Louis Stewart & Martin Taylor : Acoustic Guitar Duets
En 1985, deux guitaristes qui s’étaient rencontrés en jouant pour le violoniste Stéphane Grappelli décidèrent de se retrouver dans un studio de Dublin pour y enregistrer en duo un album sobrement intitulé « Acoustic Guitar Duets » qui sortira l’année d’après. Trente-huit années plus tard, le voici réédité par le label Livia Records dans une édition remastérisée et étendue par un livret incluant des notes de pochette détaillées et de nouvelles photographies. Si le Britannique Martin Taylor est depuis longtemps une légende de la six-cordes, l’Irlandais Louis Stewart jouit quant à lui d’une réputation plus confidentielle, mais n’en est pas moins un guitariste impressionnant par sa technique comme par son habilité à improviser. Lors du décès de Louis en 2016, Martin Taylor se souviendra de cette association éphémère et dira : « Louis Stewart était l’un des plus grands guitaristes de jazz de tous les temps. Nous avons fait ensemble un album de duos de guitares il y a près de 40, ans qui reste l’un de mes préférés. »

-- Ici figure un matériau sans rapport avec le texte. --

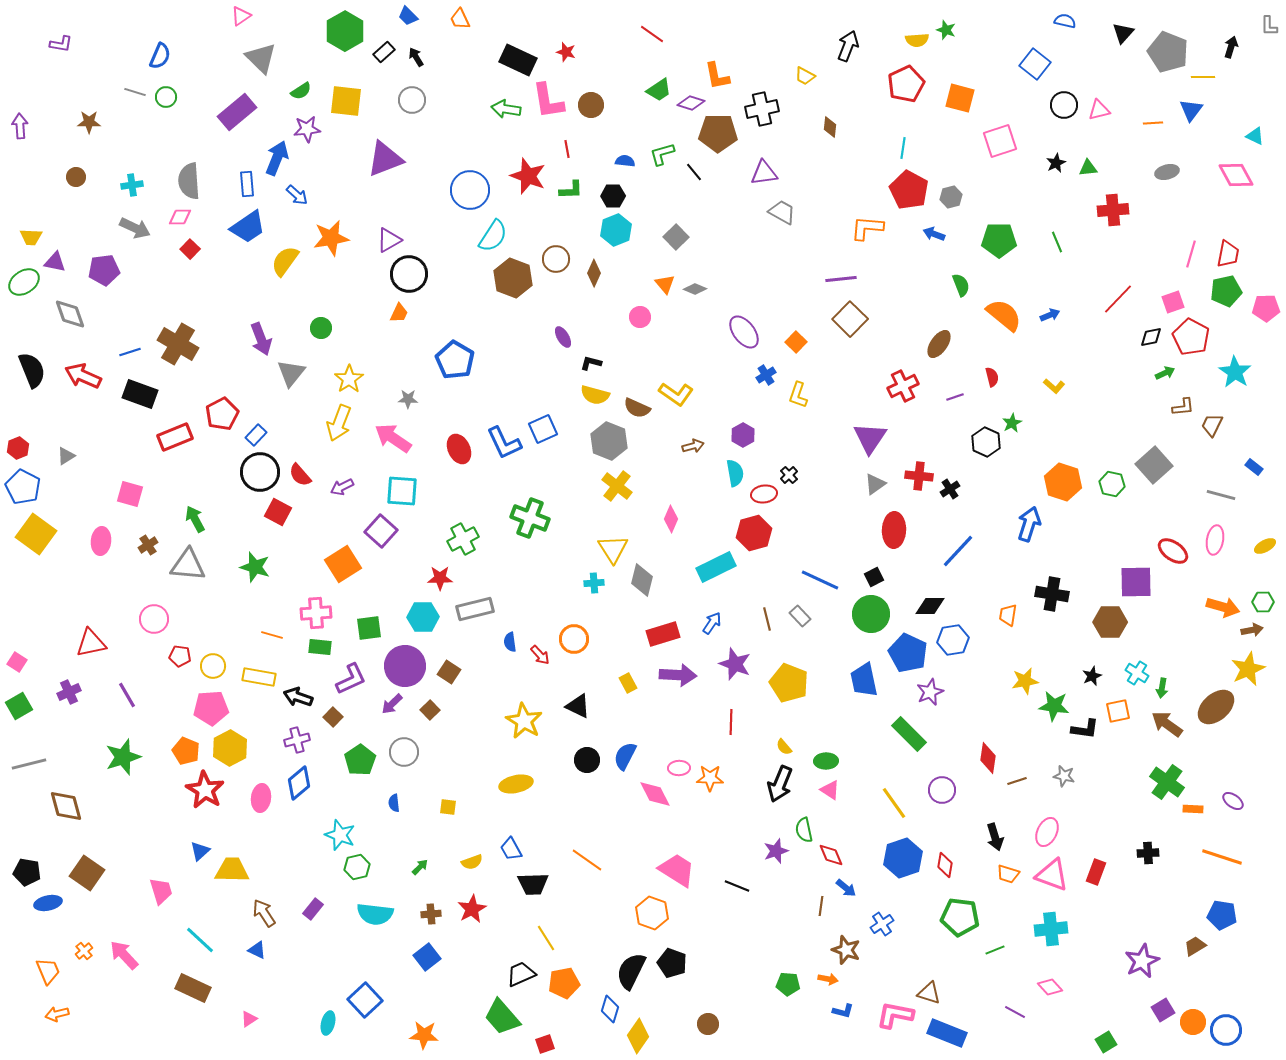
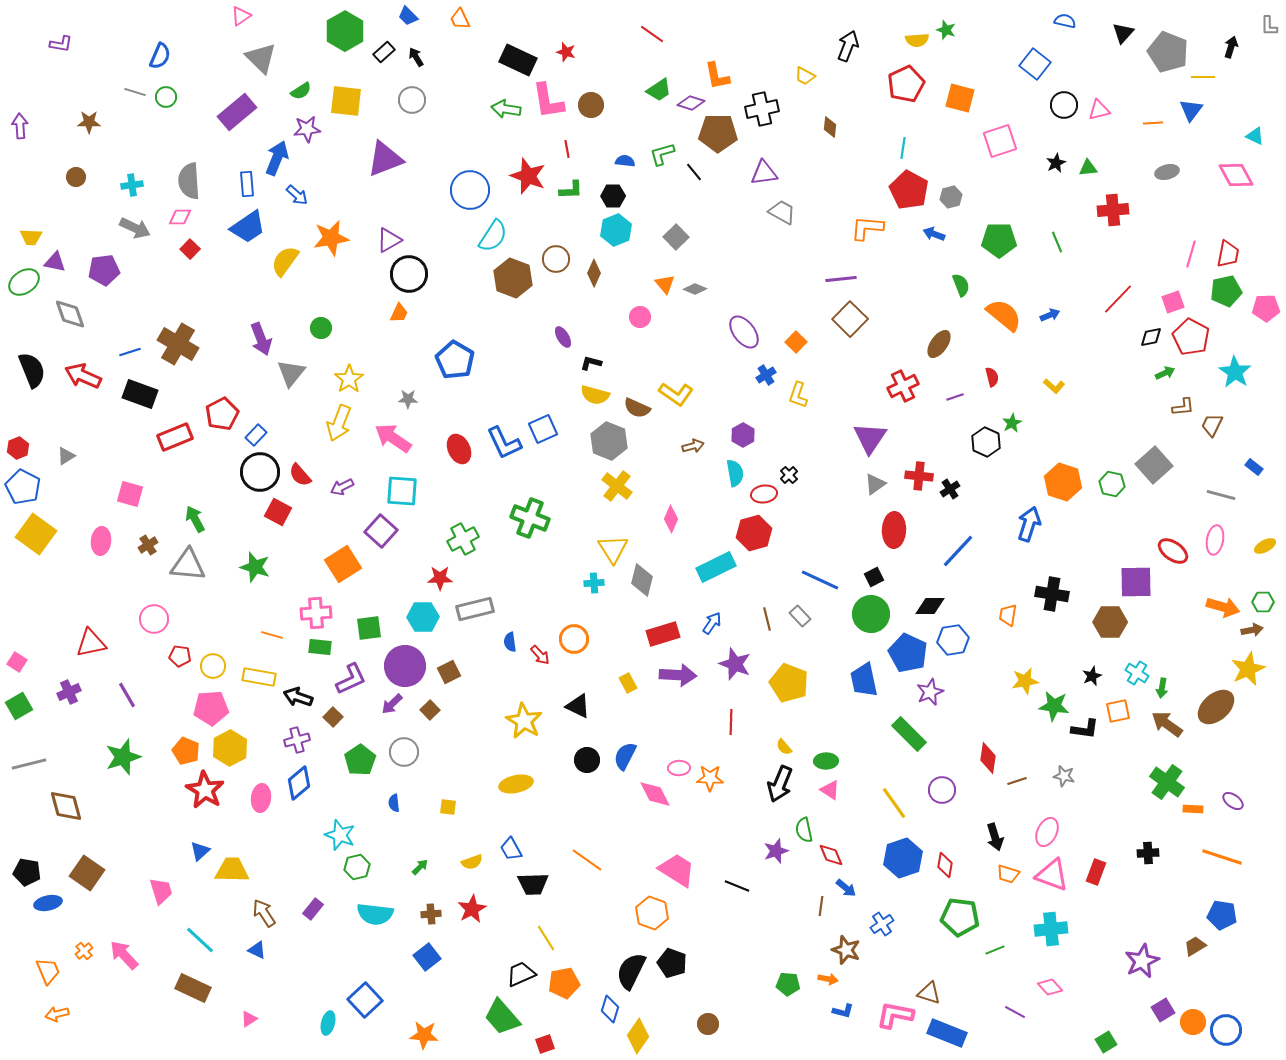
brown square at (449, 672): rotated 30 degrees clockwise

L’album ne comprend aucun original, les deux musiciens ayant choisi d’interpréter et d’improviser sur huit standards de jazz et deux morceaux traditionnels (« Comin’ Thro’ the Rye » et » Farewell to Erin »). La version de « Billie’s Bounce » de Charlie Parker illustre le niveau atteint ici, les deux guitaristes entrelaçant leurs notes dans un jeu be-bop aussi acrobatique que jubilatoire. Pourtant, ils savent également répondre à une philosophie de l’intime en conversant avec lyrisme sur le fameux « Darn That Dream » de Jimmy Van Heusen. Rien ne les dérange, ce sont deux maîtres exigeants du rythme et de la mélodie, mais aussi de l’écoute mutuelle et de l’interaction prise sur le vif. Notons qu’une deuxième prise inédite du titre « Stompin’ at The Savoy » est ajoutée sur cette réédition, tandis que le son remastérisé est pur, donnant l’impression avec une bonne chaîne que les deux musiciens sont présents dans la pièce.

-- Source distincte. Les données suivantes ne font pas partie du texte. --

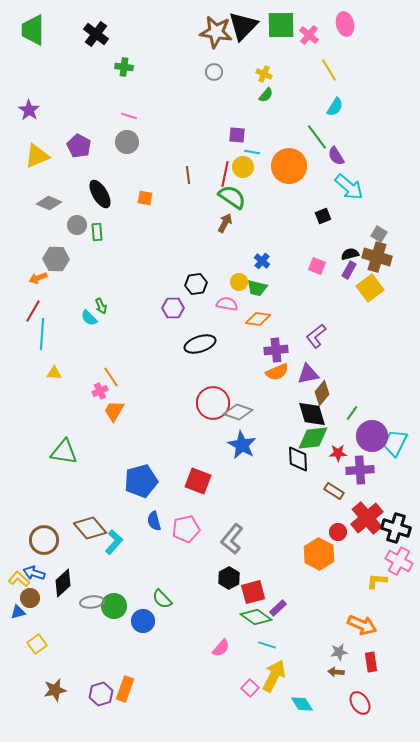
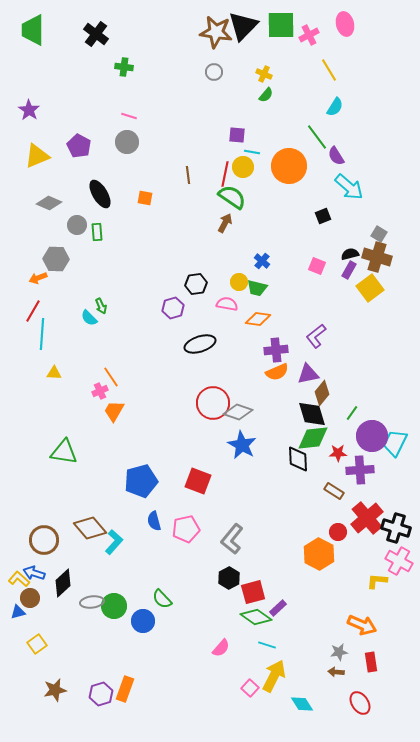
pink cross at (309, 35): rotated 24 degrees clockwise
purple hexagon at (173, 308): rotated 15 degrees counterclockwise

Pour les amateurs, il n’est pas dit quels sont les modèles de guitare utilisés sur ce disque et la pochette de la réédition assez quelconque n’aide pas. Mais des indices sont apparents sur la photographie de couverture des anciennes éditions ou sur celles du livret qui présentent les deux complices assis avec leurs instruments sur leurs genoux : on y voit en effet Louis Stewart jouer sur une Gibson, probablement un modèle L7 au son profond et boisé, idéal pour les rythmes jazz. Quant à Martin Taylor, c’est moins évident, mais il s’agit certainement de sa WG Barker de 1964 qui lui fut offerte en 1977 pour son 21ème anniversaire et que Martin utilisa pendant ses années Grappelli de 1979 à 1990. Ces détails étant précisés, il est maintenant permis de conclure : « Acoustic Guitar Duets » est un album incontournable dans toute discothèque de guitare jazz, à ranger précieusement entre un Django et un Joe Pass.